### About this task
Please copy, exactly as they appear below, the lines from the one containing "municipio de la" through the one containing "Treffpunkt ist am".

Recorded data
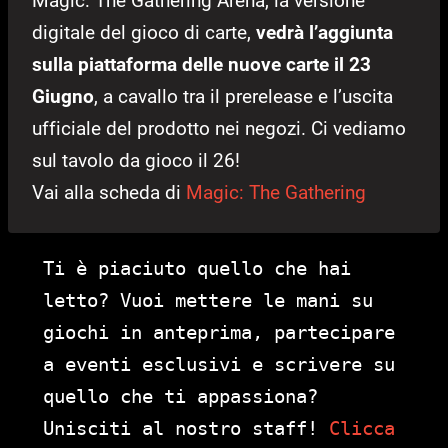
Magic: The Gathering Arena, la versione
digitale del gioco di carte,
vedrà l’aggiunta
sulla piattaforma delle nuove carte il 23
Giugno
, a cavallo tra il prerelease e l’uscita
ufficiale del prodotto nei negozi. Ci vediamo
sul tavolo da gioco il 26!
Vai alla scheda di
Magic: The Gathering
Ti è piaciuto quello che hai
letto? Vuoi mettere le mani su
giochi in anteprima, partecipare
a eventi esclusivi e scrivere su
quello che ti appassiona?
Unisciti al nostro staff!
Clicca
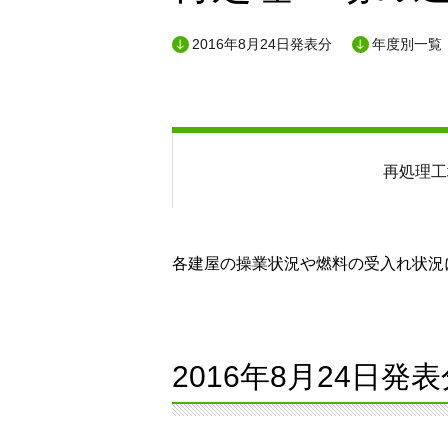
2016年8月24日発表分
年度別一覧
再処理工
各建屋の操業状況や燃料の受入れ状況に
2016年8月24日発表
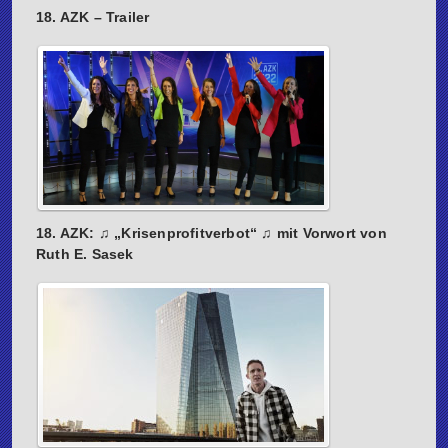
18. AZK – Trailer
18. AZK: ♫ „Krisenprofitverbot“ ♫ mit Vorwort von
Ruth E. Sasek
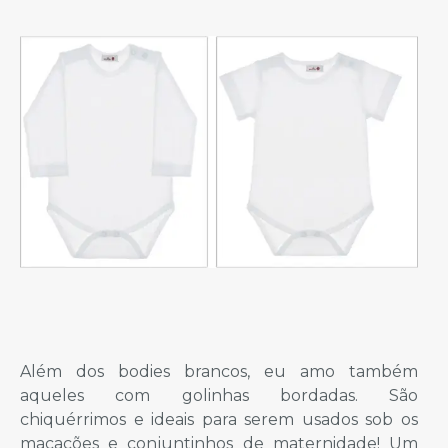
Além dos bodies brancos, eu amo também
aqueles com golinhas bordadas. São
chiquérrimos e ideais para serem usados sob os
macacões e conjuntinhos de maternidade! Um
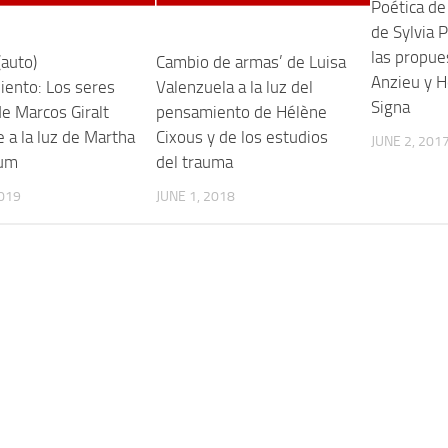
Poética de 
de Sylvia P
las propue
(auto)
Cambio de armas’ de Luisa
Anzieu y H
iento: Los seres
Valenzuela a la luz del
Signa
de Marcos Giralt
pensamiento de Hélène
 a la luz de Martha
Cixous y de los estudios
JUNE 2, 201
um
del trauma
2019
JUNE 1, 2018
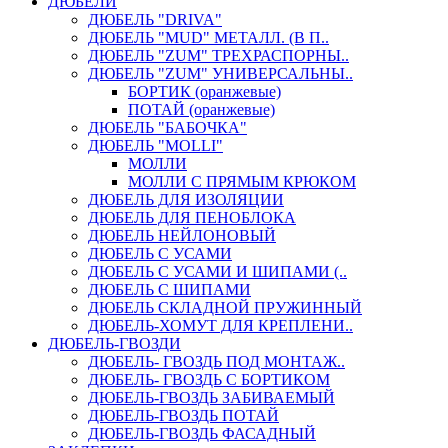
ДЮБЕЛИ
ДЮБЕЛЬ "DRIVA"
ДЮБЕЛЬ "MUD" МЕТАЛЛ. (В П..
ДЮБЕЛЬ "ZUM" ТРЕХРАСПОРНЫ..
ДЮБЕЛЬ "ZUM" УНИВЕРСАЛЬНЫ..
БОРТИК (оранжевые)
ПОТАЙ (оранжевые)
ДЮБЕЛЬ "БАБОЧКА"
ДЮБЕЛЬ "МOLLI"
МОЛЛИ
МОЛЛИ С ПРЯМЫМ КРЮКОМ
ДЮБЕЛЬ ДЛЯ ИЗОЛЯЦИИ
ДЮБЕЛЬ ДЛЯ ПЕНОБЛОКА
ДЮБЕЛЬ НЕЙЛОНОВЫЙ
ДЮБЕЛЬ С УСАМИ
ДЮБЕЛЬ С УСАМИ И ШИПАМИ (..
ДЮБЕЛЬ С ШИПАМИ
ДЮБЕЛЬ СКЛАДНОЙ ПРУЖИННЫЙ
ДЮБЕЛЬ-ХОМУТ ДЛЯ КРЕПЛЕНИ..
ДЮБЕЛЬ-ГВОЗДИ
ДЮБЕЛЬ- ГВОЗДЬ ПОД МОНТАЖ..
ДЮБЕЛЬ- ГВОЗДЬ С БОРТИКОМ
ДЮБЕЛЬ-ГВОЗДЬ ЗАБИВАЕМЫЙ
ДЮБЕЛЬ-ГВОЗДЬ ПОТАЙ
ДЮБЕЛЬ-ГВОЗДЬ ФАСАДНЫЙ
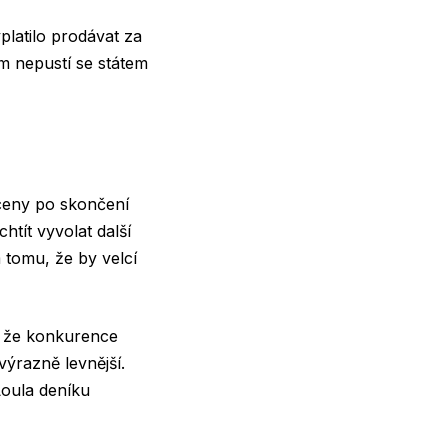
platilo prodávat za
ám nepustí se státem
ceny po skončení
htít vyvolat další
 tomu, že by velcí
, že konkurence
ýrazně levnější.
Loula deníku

...

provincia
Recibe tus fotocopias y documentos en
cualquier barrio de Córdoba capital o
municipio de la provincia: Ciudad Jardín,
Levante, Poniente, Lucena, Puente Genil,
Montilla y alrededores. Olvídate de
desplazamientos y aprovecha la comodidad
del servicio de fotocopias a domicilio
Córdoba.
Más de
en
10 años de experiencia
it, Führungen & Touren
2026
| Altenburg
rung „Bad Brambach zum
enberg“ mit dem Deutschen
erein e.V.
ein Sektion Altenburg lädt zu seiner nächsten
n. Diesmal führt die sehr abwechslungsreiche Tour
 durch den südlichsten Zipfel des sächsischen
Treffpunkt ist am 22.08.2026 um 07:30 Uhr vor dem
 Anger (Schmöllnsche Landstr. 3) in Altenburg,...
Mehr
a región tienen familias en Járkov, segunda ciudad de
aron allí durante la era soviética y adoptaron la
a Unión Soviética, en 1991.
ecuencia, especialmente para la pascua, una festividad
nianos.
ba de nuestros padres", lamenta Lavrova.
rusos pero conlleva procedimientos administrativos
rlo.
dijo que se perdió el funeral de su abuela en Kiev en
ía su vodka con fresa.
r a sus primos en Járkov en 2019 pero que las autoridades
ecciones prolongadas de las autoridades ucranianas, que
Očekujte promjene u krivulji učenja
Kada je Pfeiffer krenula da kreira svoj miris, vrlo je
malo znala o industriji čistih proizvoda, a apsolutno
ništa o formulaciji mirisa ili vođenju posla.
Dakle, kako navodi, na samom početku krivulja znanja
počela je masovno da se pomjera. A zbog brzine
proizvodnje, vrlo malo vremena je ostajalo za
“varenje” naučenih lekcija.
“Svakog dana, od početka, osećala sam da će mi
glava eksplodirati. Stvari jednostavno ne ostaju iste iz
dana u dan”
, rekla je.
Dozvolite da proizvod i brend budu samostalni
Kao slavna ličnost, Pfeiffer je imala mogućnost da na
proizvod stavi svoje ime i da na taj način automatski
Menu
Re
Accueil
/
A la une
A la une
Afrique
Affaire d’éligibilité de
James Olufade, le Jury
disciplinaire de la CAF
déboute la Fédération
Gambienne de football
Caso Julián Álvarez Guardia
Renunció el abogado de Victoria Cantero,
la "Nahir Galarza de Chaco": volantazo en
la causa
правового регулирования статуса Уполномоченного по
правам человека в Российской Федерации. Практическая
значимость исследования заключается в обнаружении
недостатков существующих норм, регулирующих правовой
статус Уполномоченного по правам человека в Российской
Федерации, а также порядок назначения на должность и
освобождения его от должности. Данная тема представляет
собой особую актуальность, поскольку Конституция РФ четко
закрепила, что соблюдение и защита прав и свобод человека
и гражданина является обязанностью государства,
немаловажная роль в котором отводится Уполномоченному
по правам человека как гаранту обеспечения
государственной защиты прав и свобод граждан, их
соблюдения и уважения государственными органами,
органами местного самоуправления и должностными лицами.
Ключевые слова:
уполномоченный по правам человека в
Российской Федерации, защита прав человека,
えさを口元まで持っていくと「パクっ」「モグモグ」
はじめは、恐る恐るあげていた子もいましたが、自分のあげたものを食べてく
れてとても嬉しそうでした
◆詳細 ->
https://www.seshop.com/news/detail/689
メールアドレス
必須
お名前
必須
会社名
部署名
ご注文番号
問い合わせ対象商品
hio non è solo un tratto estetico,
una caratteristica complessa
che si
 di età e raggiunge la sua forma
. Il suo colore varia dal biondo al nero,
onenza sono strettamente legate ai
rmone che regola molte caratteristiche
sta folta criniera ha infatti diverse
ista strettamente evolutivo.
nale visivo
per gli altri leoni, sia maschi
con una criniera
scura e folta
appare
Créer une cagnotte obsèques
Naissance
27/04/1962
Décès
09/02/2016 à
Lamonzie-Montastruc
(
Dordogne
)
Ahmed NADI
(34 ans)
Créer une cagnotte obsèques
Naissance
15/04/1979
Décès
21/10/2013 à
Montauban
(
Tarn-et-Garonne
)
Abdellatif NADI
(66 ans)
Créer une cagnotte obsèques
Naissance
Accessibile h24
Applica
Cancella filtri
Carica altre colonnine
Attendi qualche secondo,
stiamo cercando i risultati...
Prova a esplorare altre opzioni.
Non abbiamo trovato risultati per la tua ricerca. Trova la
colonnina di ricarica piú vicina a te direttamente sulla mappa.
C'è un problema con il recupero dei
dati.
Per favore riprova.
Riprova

* * *

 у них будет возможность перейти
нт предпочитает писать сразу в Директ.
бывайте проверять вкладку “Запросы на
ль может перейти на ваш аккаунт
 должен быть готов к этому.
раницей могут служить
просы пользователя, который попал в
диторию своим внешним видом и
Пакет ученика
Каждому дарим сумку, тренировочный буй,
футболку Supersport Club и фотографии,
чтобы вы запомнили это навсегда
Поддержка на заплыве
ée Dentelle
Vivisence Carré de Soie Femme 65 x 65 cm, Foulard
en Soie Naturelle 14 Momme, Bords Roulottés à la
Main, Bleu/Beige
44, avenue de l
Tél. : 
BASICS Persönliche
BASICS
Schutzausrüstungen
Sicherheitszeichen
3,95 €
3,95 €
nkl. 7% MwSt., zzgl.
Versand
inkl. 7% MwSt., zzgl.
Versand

### Task result
municipio de la provincia: Ciudad Jardín,
Levante, Poniente, Lucena, Puente Genil,
Montilla y alrededores. Olvídate de
desplazamientos y aprovecha la comodidad
del servicio de fotocopias a domicilio
Córdoba.
Más de
en
10 años de experiencia
it, Führungen & Touren
2026
| Altenburg
rung „Bad Brambach zum
enberg“ mit dem Deutschen
erein e.V.
ein Sektion Altenburg lädt zu seiner nächsten
n. Diesmal führt die sehr abwechslungsreiche Tour
 durch den südlichsten Zipfel des sächsischen
Treffpunkt ist am 22.08.2026 um 07:30 Uhr vor dem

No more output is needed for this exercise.